When the contents of the screen dissolved and then reemerged as something entirely new, he closed his laptop and stood. What he had just gained access to was not meant to be read at the neighborhood Starbucks.
And while he had used plain-Jane Wi-Fi that was basically open to anyone, his laptop was firing off scramblers of such strength that any punk with an electronic mitt trolling for credit card numbers and accompanying PINs would be left with something so garbled that it would look like a trillion-piece digital puzzle without a handy picture to go by.
But still, there were protocols. And though he no longer wore the uniform, Puller intended to abide by these rules to the extent he could. It was part of who he was, who he would always be.
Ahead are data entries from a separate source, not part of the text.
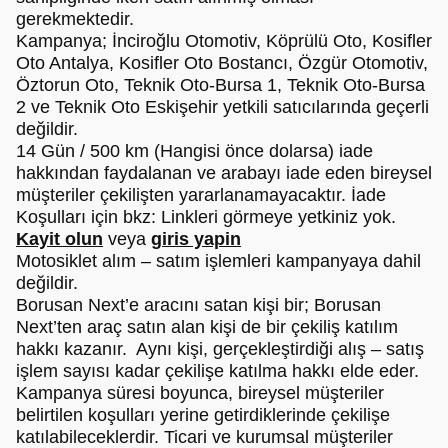
gerekmektedir.
Kampanya; İnciroğlu Otomotiv, Köprülü Oto, Kosifler
Oto Antalya, Kosifler Oto Bostancı, Özgür Otomotiv,
Öztorun Oto, Teknik Oto-Bursa 1, Teknik Oto-Bursa
2 ve Teknik Oto Eskişehir yetkili satıcılarında geçerli
değildir.
14 Gün / 500 km (Hangisi önce dolarsa) iade
hakkından faydalanan ve arabayı iade eden bireysel
müşteriler çekilişten yararlanamayacaktır. İade
Koşulları için bkz: Linkleri görmeye yetkiniz yok.
Kayit olun
veya
giris yapin
Motosiklet alım – satım işlemleri kampanyaya dahil
değildir.
Borusan Next’e aracını satan kişi bir; Borusan
Next’ten araç satın alan kişi de bir çekiliş katılım
hakkı kazanır. Aynı kişi, gerçekleştirdiği alış – satış
işlem sayısı kadar çekilişe katılma hakkı elde eder.
Kampanya süresi boyunca, bireysel müşteriler
belirtilen koşulları yerine getirdiklerinde çekilişe
katılabileceklerdir. Ticari ve kurumsal müşteriler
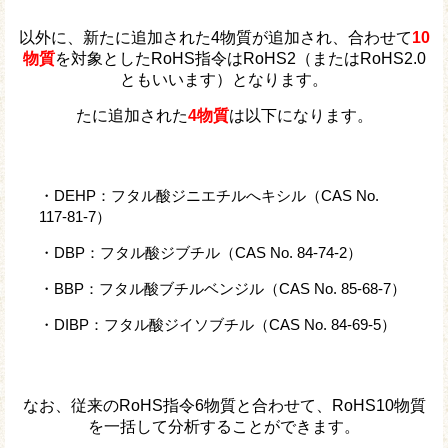
以外に、新たに追加された4物質が追加され、合わせて
10
物質
を対象としたRoHS指令はRoHS2（またはRoHS2.0
ともいいます）となります。
たに追加された
4物質
は以下になります。
・DEHP：フタル酸ジニエチルへキシル（CAS No.
117-81-7）
・DBP：フタル酸ジブチル（CAS No. 84-74-2）
・BBP：フタル酸ブチルベンジル（CAS No. 85-68-7）
・DIBP：フタル酸ジイソブチル（CAS No. 84-69-5）
なお、従来のRoHS指令6物質と合わせて、RoHS10物質
を一括して分析することができます。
They said the uniform made the man. Well, actually, it did. But that statement had nothing to do with clothing. It was all inside of you.
Now was the time for exploration and perhaps a drive. For that he needed wheels. He wasn’t going to do a rental. He was going to write a check for a 2004 Chevy Tahoe pickup in the lot of a used-car dealer the next block over. He’d looked at it earlier while taking a break from his hacking.
It took an hour of dickering and filling out the paperwork. Then he climbed into his new ride, started it up—the eight-cylinder power plant sparking gloriously to life—and drove off. He flicked a wave to the salesman, who’d probably cleared enough of a commission to splurge on a nice meal for himself and the missus, photos of whom Puller had been shown during the course of their negotiation, probably to soften him up.
It hadn’t worked. Prison did not soften you up. It made you a piece of rock.
Next mission: obtaining quarters. Where he could read in peace.
And then he could get this thing rolling.
Robert Puller dearly hoped it had been worth the years-long wait.